Effects of peroxisome proliferator-activated receptor (PPAR)-α and PPAR-γ agonists on glucose and lipid metabolism in patients with type 2 diabetes mellitus

Abstract

The aim of the study was to examine the effects of pioglitazone (PIO), a peroxisome proliferator-activated receptor (PPAR)-gamma agonist, and fenofibrate (FENO), a PPAR-alpha agonist, as monotherapy and in combination on glucose and lipid metabolism. Fifteen type 2 diabetic patients received FENO (n = 8) or PIO (n = 7) for 3 months, followed by the addition of the other agent for 3 months in an open-label study. Subjects received a 4 h hyperinsulinaemic-euglycaemic clamp and a hepatic fat content measurement at 0, 3 and 6 months. Following PIO, fasting plasma glucose (FPG) (p < 0.05) and HbA(1c) (p < 0.01) decreased, while plasma adiponectin (AD) (5.5 +/- 0.9 to 13.8 +/- 3.5 microg/ml [SEM], p < 0.03) and the rate of insulin-stimulated total-body glucose disposal (R (d)) (23.8 +/- 3.8 to 40.5 +/- 4.4 micromol kg(-1) min(-1), p < 0.005) increased.
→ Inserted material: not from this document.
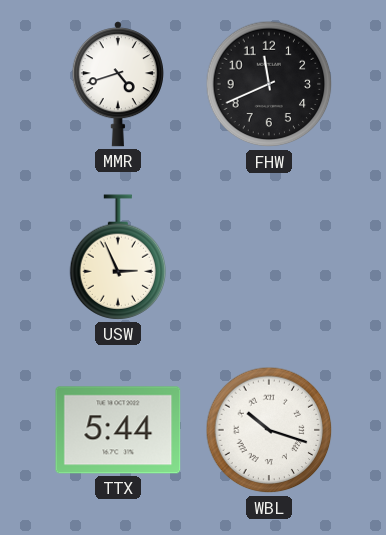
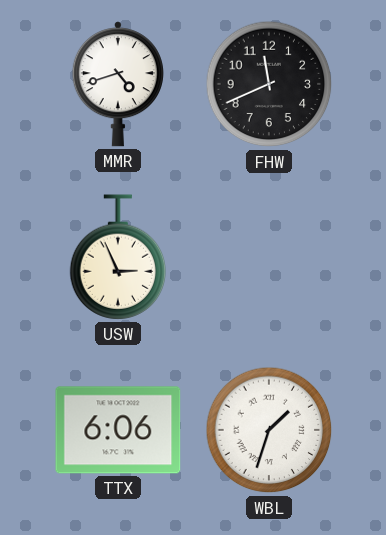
TTX: 5:44 -> 6:06
WBL: 10:18 -> 1:33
After FENO, FPG, HbA(1c), AD and R (d) did not change. PIO reduced fasting NEFA (784 +/- 53 to 546 +/- 43 micromol/l, p < 0.05), triacylglycerol (2.12 +/- 0.28 to 1.61 +/- 0.22 mmol/l, p < 0.05) and hepatic fat content (20.4 +/- 4.8 to 10.2 +/- 2.5%, p < 0.02). Following FENO, fasting NEFA and hepatic fat content did not change, while triacylglycerol decreased (2.20 +/- 0.14 to 1.59 +/- 0.13 mmol/l, p < 0.01). Addition of FENO to PIO had no effect on R (d), FPG, HbA(1c), NEFA, hepatic fat content or AD, but triacylglycerol decreased (1.61 +/- 0.22 to 1.00 +/- 0.15 mmol/l, p < 0.05). Addition of PIO to FENO increased R (d) (24.9 +/- 4.4 to 36.1 +/- 2.2 micromol kg(-1) min(-1), p < 0.005) and AD (4.1 +/- 0.8 to 13.1 +/- 2.5 microg/ml, p < 0.005) and reduced FPG (p < 0.05), HbA(1c) (p < 0.05), NEFA (p < 0.01), hepatic fat content (18.3 +/- 3.1 to 13.5 +/- 2.1%, p < 0.03) and triacylglycerol (1.59 +/- 0.13 to 0.96 +/- 0.9 mmol/l, p < 0.01). Muscle adenosine 5'-monophosphate-activated protein kinase (AMPK) activity did not change following FENO; following the addition of PIO, muscle AMPK activity increased significantly (phosphorylated AMPK:total AMPK ratio 1.2 +/- 0.2 to 2.2 +/- 0.3, p < 0.01). We conclude that PPAR-alpha therapy has no effect on NEFA or glucose metabolism and that addition of a PPAR-alpha agonist to a PPAR-gamma agent causes a further decrease in plasma triacylglycerol, but has no effect on NEFA or glucose metabolism.